I doubt the Trump team is making much of a splash by demonstrating that E. Jean Carroll and her circle of Manhattan Democrat friends despise Trump. That would be assumed by a jury of New Yorkers (drawn from throughout the Southern District, not just Manhattan). Still, that doesn’t mean the jury (or at least a juror or two) will necessarily reject the possibility that anti-Trump derangement could have driven Carroll and her friends to concoct a tall tale.

The last witness presented by Carroll’s lawyers on Tuesday was Jessica Leeds, a former salesperson and stockbroker, who maintains that, when she was about 37 in the late 1970s (i.e., over a decade before the incident Carroll alleges), Trump sexually assaulted her on a flight to New York. She said she was heading home to Connecticut from Atlanta or Dallas when a flight attendant invited her to sit in first class — in an empty seat next to Trump. She said she was the only woman in the front cabin. After introductory pleasantries and some small talk, she recalls that, “out of the blue,” Trump “decided to kiss and grope” her breasts and reach up her skirt, as if “he had 40 zillion hands.” Leeds said she managed to escape his clutches and went back to her original seat on the plane.

The encounter lasted for just seconds, but she remembered it as seeming much longer. Years later, she recounted running into Trump and his then-wife Ivana at a fundraiser, and that he cuttingly said, “I remember you. You’re the c*** from the airplane.” Leeds related that she remained silent about these incidents until watching the presidential debate between Trump and Hillary Clinton after the infamous Access Hollywood tape was released. She said she was moved to come forward when, during the debate, Trump denied ever kissing or groping women without their consent — the kind of conduct he bragged about on the tape, which the jury will hear later in the ongoing trial.
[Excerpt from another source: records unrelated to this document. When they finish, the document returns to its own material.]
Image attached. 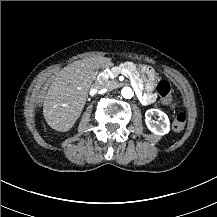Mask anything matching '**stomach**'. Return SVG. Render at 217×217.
I'll list each match as a JSON object with an SVG mask.
<instances>
[{
  "mask_svg": "<svg viewBox=\"0 0 217 217\" xmlns=\"http://www.w3.org/2000/svg\"><path fill=\"white\" fill-rule=\"evenodd\" d=\"M139 73L142 78L144 90L146 93H151L155 90L157 79L154 69L148 65H140Z\"/></svg>",
  "mask_w": 217,
  "mask_h": 217,
  "instance_id": "obj_1",
  "label": "stomach"
}]
</instances>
On cross-examination, Tacopina stuck to the strategy of focusing on Democratic Party bias against his client, highlighting Leeds’s partisan activism, in addition to the passing of decades between the incident she alleges and her publication of it, timed to help Clinton’s 2016 campaign. He also spotlighted her inability to remember with precision what year the alleged assault occurred and from what city she was flying, as well as suggesting it was incredible that, though the incident between strangers lasted only seconds, Trump would recognize her at a fundraiser years later — and would make a vile remark to her, in a public setting, in front of his wife.

The trial continues today. Carroll’s attorneys still plan to call as witnesses journalist Carol Martin, who will testify about another contemporaneous report (within days after the alleged rape); Natasha Stoynoff, who is another claimed victim of a Trump sexual assault; and an expert on how women deal with sexual assault. As noted above, Carroll’s team will also play the Access Hollywood tape for the jury. With Trump refraining from testimony, it looks like there will be little in the way of a defense case beyond, perhaps, playing portions of his pretrial deposition. It is possible that we could reach summations and jury deliberation by week’s end.